__Exercise prompt__:
The material below holds the lines to copy: from the one with "При оформлении заказа" up to and including the one with "- 136 hónapja". Copy them exactly and skip the pictures.

------------------------------------

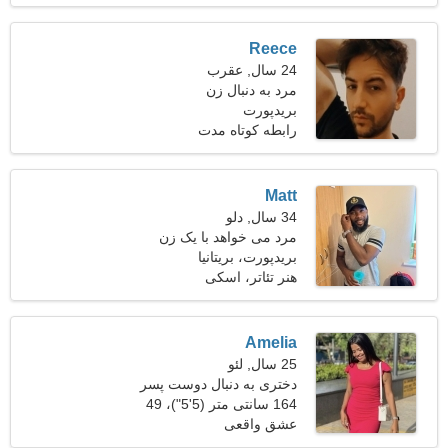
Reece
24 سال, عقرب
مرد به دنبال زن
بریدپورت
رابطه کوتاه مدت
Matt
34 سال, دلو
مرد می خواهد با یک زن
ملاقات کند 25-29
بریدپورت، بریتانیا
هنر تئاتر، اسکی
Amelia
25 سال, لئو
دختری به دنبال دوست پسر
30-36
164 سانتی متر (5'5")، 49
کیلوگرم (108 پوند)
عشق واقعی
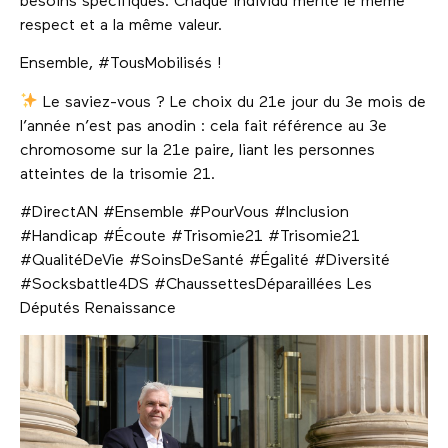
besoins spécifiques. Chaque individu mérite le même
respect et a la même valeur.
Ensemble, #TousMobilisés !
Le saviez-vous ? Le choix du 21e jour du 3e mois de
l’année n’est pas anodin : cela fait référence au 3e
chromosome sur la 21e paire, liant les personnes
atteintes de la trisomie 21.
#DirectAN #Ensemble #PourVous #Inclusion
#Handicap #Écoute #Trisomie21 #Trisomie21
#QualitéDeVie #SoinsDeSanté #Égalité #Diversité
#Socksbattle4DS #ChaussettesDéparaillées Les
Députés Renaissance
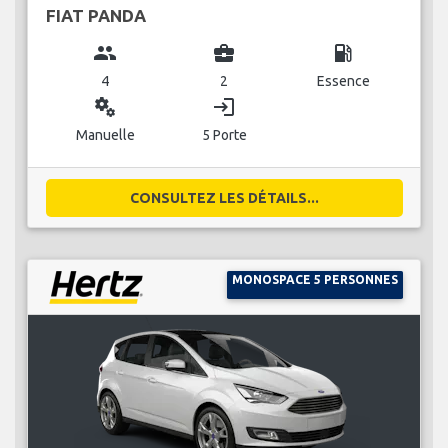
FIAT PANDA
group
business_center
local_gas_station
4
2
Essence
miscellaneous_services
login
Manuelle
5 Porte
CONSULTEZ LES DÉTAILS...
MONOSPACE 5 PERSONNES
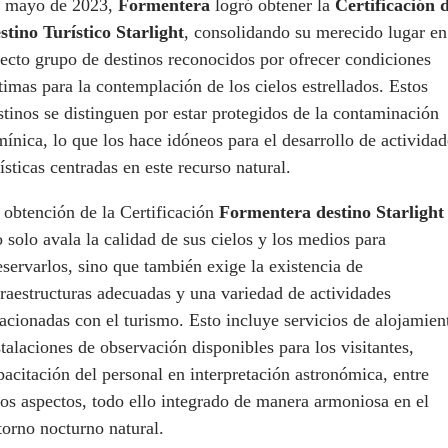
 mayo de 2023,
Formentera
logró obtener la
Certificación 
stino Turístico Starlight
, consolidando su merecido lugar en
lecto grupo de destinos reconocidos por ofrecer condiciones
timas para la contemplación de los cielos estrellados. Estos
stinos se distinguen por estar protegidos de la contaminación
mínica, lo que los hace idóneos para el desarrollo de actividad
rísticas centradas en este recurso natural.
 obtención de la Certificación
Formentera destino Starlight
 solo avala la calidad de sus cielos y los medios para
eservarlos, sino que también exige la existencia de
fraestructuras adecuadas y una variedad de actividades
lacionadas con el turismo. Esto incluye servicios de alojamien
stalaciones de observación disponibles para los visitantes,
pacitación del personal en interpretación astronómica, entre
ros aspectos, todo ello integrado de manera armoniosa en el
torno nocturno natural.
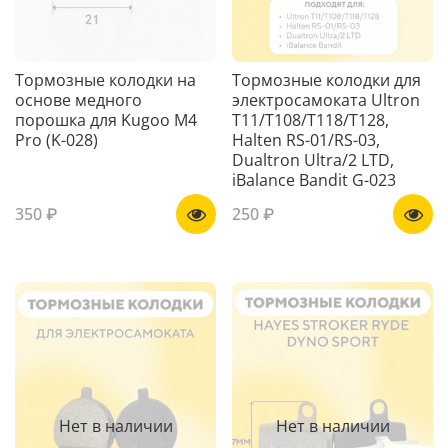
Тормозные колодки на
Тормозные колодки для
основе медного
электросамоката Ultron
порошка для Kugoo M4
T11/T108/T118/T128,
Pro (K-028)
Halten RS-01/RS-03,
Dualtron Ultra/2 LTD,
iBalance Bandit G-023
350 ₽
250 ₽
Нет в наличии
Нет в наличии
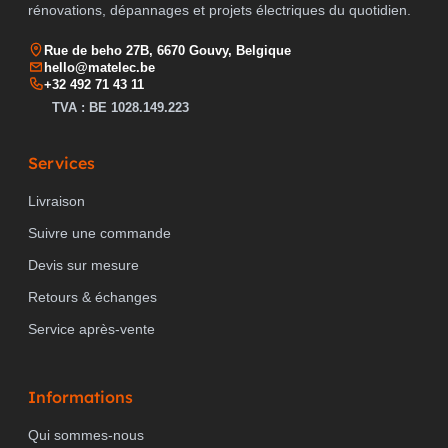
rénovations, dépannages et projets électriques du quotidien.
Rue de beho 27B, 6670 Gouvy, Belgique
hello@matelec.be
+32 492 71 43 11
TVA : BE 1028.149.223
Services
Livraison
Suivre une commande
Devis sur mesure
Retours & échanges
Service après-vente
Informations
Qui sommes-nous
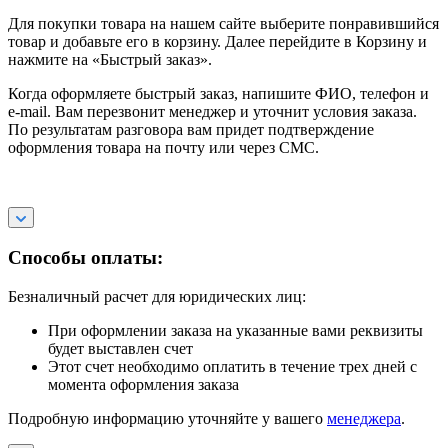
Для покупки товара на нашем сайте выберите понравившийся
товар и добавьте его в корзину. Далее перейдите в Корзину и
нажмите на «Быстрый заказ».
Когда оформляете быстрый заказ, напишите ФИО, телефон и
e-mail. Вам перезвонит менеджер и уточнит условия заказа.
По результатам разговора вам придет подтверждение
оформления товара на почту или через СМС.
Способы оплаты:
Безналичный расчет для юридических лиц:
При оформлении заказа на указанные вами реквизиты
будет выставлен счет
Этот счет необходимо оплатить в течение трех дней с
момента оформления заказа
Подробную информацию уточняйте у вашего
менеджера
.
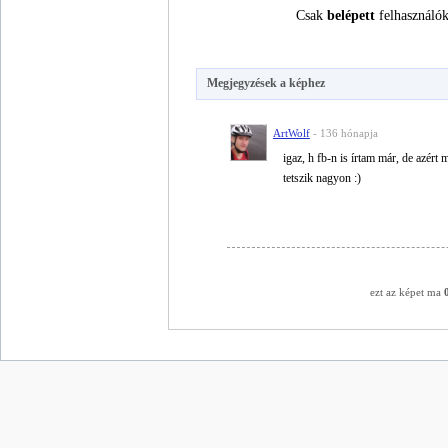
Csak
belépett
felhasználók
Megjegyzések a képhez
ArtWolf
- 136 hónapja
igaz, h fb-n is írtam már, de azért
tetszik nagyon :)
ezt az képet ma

------------------------------------

__Exercise solution__:
При оформлении заказа на указанные вами реквизиты
будет выставлен счет
Этот счет необходимо оплатить в течение трех дней с
момента оформления заказа
Подробную информацию уточняйте у вашего
менеджера
.
Csak
belépett
felhasználók
Megjegyzések a képhez
ArtWolf
- 136 hónapja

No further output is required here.